Texte de Joseph Ponthus.
« Je n’y vais pas pour écrire / Mais pour les sous » Les choses sont dites : l’auteur/narrateur doit gagner sa vie, alors il se fait intérimaire dans diverses usines agroalimentaires. Ce travailleur social découvre les horaires décalés, les nuits perturbées et la mélodie assommante des machines. « À travailler de nuit je perds le goût des jours » Des crevettes, des poissons frais et panés, du tofu, des crustacés, du bétail : la chaîne passe et ne se ressemble pas, la seule constante est le froid et la matière inanimée.

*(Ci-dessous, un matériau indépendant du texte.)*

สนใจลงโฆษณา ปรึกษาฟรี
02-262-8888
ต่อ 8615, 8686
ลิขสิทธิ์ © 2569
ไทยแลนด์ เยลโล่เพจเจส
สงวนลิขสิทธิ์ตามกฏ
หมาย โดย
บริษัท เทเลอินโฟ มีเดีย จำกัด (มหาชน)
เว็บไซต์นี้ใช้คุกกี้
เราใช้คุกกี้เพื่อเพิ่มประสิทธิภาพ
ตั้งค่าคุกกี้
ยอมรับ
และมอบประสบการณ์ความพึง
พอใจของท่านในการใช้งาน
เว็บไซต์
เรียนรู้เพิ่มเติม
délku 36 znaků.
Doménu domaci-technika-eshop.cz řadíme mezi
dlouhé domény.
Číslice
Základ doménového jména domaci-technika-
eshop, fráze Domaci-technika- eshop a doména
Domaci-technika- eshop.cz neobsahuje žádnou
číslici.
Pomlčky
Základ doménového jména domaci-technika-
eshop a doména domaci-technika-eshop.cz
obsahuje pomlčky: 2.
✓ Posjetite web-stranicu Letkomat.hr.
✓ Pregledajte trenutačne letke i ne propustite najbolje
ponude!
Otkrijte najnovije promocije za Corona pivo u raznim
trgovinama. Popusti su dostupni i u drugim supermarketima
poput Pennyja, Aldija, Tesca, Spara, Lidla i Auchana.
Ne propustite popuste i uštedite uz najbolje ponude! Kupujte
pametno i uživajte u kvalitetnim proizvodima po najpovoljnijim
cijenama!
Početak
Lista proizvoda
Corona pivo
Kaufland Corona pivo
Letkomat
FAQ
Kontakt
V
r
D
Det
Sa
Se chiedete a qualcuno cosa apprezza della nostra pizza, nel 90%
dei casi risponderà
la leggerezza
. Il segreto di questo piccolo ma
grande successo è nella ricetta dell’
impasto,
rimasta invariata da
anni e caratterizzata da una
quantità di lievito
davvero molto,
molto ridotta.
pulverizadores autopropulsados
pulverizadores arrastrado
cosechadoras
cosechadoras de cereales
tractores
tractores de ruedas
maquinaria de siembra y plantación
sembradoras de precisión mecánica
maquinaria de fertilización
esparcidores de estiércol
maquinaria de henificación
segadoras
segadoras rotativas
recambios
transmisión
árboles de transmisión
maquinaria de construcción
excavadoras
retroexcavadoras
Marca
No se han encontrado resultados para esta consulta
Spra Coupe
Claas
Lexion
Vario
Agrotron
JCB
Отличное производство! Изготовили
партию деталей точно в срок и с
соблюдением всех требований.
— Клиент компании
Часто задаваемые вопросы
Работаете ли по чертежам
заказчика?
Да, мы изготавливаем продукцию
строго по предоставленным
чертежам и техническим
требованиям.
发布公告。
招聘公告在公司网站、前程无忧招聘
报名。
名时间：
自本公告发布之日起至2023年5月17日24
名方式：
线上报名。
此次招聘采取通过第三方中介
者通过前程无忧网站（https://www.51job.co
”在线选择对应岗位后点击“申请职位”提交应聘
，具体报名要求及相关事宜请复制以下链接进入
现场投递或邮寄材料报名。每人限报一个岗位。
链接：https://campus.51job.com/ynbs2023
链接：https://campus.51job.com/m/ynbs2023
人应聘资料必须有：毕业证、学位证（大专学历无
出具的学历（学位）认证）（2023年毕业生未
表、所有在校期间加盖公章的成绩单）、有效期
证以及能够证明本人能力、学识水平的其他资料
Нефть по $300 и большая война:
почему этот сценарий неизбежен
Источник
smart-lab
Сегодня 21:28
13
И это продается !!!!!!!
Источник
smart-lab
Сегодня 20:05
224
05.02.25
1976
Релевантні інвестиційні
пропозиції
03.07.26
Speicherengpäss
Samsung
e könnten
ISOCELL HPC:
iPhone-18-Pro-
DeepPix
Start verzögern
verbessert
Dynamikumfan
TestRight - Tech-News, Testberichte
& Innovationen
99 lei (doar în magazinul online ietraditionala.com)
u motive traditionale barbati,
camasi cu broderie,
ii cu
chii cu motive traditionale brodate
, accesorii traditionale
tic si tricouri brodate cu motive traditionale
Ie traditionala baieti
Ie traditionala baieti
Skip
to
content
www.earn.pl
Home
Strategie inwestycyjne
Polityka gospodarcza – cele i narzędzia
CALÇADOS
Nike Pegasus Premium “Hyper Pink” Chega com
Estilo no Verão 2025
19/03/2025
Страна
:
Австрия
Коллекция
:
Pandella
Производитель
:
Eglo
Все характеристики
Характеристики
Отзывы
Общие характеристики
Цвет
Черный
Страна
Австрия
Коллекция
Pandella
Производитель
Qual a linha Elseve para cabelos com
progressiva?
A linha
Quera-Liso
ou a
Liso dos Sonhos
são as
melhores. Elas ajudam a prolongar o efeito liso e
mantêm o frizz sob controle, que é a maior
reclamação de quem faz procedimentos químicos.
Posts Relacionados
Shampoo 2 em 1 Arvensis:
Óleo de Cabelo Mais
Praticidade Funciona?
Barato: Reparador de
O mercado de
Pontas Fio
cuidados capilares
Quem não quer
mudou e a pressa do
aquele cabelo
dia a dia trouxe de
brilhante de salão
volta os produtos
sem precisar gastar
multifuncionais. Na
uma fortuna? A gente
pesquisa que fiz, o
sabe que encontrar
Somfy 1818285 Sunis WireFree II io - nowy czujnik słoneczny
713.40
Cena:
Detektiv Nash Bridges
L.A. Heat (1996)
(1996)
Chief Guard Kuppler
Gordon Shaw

L’homme à la tâche oublie les heures, mais pas d’écouter et d’observer les autres ouvriers : les corps sont rompus aux gestes mécaniques, répétitifs, appris malgré soi et contre soi. « Mes cauchemars sont juste à la hauteur / De ce que mon corps endure » L’ouvrier malgré lui trouve une forme de beauté dans les carcasses découpées et dans les corps fracassés. Cependant, face à la fatigue, aux douleurs et aux accidents, il n’y a pas d’échappatoire, quoi que tente la licence poétique. « Mes mots peinent autant que mon corps / Quand il est au travail »
Avec ce poème en vers libres sans ponctuation, Joseph Ponthus dépeint avec acuité la précarité de l’intérim, mais surtout l’horreur des abattoirs. Certaines descriptions sont éminemment dérangeantes, surtout pour moi qui suis végétarienne depuis bientôt 10 ans et hautement sensible aux souffrances animales. La forme choisie par l’auteur n’est pas que belle, elle est signifiante, comme Joseph Ponthus le pointe très justement : « J’écris comme je travaille / À la chaîne / À la ligne » Quant à l’absence de ponctuation, c’est la traduction de l’enchaînement des heures, des jours tous identiques, de l’abrutissement du travail. Impossible de ne pas être remuée par ce texte si viscéral, humain à n’en plus pouvoir et, à mon sens, amèrement anticapitaliste.